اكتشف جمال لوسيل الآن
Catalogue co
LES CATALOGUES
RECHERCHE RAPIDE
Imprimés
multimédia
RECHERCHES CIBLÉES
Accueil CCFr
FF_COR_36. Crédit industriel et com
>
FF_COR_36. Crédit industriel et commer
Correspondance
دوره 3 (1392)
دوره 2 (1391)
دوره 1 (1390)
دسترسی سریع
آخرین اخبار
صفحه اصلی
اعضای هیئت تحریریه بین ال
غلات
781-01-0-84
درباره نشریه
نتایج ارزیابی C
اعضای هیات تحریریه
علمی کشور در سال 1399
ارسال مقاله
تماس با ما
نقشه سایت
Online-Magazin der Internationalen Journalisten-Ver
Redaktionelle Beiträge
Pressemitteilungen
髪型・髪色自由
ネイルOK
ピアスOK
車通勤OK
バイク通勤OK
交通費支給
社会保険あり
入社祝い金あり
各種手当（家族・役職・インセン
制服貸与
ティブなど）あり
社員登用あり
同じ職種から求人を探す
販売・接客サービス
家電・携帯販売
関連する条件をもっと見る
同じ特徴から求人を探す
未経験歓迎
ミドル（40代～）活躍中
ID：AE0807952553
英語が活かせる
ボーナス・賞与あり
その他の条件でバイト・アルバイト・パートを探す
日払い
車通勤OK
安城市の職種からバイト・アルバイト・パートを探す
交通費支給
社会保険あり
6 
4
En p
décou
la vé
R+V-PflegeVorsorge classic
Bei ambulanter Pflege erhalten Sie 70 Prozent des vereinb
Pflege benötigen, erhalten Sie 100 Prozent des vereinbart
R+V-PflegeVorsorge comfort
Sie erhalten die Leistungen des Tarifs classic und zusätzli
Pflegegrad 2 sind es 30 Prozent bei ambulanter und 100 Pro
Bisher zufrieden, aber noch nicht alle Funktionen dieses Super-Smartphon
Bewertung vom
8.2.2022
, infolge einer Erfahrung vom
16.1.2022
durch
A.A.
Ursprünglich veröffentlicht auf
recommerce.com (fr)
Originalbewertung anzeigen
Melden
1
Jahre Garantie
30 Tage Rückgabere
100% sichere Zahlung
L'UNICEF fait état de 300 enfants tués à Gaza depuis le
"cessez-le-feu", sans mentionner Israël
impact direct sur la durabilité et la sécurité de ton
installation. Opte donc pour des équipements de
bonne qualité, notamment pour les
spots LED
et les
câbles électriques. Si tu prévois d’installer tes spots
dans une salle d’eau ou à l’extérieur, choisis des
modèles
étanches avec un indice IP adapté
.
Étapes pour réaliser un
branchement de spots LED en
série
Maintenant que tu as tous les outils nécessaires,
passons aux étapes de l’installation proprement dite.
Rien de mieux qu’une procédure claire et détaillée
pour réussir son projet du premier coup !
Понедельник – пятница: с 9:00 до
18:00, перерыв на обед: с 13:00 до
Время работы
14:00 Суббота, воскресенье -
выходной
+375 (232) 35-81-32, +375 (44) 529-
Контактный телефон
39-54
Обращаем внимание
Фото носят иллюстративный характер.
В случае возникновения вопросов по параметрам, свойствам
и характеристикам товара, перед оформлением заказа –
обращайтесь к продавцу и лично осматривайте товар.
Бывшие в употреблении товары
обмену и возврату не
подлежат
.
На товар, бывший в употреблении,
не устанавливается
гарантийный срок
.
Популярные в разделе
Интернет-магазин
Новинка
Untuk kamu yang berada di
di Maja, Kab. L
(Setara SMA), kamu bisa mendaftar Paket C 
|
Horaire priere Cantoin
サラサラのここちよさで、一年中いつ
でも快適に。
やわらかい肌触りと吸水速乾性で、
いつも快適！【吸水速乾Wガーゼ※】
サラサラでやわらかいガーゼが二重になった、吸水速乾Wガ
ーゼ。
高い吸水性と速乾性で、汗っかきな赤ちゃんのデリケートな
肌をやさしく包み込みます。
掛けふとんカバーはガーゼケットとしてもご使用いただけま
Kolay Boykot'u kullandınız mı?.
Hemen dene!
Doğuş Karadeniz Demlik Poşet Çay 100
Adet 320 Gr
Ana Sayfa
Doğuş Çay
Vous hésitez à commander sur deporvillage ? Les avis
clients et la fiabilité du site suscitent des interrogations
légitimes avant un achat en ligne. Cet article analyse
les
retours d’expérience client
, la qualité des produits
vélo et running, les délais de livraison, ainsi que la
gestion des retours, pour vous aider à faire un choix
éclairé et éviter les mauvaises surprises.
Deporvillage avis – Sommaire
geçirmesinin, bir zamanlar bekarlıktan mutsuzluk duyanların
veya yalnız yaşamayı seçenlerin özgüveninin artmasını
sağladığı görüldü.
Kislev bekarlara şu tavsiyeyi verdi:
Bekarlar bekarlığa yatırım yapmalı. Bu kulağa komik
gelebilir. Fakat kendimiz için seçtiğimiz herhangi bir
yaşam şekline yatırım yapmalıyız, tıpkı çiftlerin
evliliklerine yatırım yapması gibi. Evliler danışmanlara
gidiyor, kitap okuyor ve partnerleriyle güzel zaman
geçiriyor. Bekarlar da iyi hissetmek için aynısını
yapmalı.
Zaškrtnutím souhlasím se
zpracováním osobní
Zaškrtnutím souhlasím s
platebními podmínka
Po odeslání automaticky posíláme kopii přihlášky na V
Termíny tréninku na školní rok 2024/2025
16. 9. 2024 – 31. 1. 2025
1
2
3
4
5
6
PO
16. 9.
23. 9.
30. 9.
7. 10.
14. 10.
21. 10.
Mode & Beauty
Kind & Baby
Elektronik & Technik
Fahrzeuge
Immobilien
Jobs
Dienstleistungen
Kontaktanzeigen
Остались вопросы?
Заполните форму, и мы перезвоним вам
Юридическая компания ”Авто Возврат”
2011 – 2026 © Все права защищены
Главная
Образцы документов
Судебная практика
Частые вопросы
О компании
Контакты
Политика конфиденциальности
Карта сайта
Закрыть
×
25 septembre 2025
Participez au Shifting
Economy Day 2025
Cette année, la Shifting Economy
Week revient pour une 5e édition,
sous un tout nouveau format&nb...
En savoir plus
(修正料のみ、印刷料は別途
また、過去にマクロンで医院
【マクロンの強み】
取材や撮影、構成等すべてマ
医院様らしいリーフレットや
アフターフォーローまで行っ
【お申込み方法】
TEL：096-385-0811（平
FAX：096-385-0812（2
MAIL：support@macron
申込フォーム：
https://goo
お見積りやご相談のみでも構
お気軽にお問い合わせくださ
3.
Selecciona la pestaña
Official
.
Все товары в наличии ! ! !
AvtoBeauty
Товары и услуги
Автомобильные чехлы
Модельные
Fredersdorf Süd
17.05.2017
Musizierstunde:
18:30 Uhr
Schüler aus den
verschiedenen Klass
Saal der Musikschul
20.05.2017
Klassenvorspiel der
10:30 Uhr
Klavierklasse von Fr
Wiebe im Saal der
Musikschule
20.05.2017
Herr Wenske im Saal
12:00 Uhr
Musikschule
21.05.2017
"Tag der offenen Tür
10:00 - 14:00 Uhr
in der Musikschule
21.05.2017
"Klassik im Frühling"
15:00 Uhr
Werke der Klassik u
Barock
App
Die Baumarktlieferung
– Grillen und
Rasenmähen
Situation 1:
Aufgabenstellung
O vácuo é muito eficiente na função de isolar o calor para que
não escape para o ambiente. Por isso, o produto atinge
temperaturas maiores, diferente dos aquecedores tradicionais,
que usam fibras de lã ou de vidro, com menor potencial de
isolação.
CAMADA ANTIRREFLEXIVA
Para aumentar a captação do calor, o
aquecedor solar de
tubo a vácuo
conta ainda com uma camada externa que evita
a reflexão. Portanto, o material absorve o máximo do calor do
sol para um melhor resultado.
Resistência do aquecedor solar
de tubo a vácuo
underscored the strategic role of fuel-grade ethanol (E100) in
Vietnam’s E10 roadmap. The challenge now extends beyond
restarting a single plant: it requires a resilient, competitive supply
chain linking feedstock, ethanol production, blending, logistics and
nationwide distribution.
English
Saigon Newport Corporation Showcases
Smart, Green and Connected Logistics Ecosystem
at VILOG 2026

Exercise prompt> For every line in the data above that holds "için", return the line itself.

Answer box>
gelebilir. Fakat kendimiz için seçtiğimiz herhangi bir
geçiriyor. Bekarlar da iyi hissetmek için aynısını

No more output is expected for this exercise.